Copy out all the lines of the data that hold the word "Adobe".

Raw data
=====

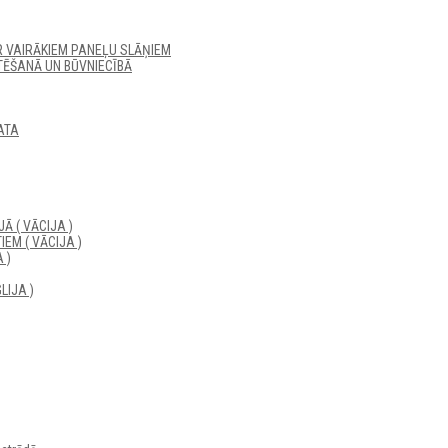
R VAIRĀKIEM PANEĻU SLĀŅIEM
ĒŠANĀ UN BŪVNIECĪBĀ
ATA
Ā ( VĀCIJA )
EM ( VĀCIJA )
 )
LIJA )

=====

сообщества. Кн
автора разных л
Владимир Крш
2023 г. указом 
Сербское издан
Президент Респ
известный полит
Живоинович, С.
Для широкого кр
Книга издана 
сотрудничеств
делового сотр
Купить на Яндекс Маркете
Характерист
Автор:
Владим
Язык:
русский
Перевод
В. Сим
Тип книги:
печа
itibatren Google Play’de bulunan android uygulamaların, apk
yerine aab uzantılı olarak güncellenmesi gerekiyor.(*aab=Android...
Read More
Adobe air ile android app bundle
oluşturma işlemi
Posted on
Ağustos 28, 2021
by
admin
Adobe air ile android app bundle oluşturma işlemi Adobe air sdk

=====

Solution below
Adobe air ile android app bundle
Adobe air ile android app bundle oluşturma işlemi Adobe air sdk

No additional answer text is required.